Despite this ranting about him getting upset, it wasn’t actually a bad experience. If you know anything about my father, and very, very few of you actually do, as it is something that pretty much I do not discuss online, him getting a little upset for a few minutes is not too bad. Besides, when he thinks that he’s upset me, he sometimes does stuff for me. Now, I know this is a sign of an abusive relationship (he being the abuser), which I will confess right now is absolutely the case, but there is always the benefit of being rewarded for being treated like crap. I guess in that aspect, I’m an optimist…or a masochist.

Anyway, my reward for the snapping was that he spent an extra hour trying to get my laptop connected to the home network. Of course, the sucky part was that I was in the middle of doing icons because I didn’t feel in the mood to work on any of my fanlistings. He kind of disturbed this. Oh well, for a few minutes the internet worked, and that distracted me. Then it stopped and I got back to work.
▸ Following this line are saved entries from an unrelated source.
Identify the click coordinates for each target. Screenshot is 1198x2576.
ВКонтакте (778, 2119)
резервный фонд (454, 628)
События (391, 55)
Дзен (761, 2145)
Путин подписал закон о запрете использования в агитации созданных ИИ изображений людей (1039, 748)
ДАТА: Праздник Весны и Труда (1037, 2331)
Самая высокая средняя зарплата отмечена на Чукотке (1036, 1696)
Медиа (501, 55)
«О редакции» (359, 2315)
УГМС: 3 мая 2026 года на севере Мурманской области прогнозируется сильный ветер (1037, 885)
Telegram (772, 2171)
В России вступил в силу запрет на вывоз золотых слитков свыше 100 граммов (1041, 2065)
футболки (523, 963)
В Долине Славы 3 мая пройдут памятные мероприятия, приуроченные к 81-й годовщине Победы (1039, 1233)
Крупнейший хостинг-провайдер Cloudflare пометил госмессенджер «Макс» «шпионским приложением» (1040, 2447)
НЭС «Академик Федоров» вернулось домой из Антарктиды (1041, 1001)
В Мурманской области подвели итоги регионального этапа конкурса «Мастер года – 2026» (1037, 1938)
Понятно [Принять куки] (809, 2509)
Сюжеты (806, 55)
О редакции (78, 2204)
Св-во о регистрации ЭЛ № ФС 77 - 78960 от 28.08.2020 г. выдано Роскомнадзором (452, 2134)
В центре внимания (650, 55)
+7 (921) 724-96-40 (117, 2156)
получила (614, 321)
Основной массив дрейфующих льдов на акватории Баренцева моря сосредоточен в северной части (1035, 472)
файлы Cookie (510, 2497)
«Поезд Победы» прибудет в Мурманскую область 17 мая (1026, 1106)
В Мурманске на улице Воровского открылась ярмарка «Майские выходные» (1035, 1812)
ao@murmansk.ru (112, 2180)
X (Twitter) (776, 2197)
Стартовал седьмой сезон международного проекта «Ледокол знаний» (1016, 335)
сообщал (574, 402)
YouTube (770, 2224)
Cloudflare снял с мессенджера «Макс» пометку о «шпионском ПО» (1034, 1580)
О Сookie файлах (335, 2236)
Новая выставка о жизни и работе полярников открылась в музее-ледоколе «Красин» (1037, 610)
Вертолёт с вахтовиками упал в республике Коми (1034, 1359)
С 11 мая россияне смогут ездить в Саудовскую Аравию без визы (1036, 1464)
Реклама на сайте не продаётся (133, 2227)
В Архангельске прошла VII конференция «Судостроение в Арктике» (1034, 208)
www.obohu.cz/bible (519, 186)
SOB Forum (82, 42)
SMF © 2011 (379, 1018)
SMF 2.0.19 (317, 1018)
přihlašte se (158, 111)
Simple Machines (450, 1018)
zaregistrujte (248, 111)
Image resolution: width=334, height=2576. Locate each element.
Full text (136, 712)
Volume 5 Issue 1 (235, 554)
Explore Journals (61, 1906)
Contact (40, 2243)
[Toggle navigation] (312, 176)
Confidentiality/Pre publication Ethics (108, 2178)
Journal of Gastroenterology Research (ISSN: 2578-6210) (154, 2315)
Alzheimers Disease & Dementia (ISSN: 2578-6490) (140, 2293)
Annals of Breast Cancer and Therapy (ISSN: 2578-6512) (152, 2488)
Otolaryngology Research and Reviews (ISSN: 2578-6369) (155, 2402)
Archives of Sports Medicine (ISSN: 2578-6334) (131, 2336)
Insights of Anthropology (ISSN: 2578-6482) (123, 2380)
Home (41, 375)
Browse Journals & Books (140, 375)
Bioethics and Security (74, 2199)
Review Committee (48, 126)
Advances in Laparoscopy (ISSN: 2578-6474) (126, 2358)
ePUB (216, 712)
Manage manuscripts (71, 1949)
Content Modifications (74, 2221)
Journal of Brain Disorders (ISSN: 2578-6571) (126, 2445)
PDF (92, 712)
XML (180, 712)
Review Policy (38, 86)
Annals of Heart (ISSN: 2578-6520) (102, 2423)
Oh, you may have noticed my little plugs. I think I’ve mentioned Turn Left Icons, my icon archive, but I don’t believe I have mentioned that I have ventured back into the world of fanlistings. I have a new fanlisting collective (previous collectives have been: True Blue Girl and Simply Amorous), Stay Frosty, and I have quite a few (10) fanlistings that I need to work on and upload. I’m always the busy bee…helps distract from angry dad, disability clerical errors, and doctors who give up after one test.


About Janet Morris

I'm from Huntsville, Alabama. I've got as many college credits as a doctorate candidate, and the GPA of some of them, too. I have a boss by the name of Amy Pond. She's a dachshund. My parents both grew up in Alabama.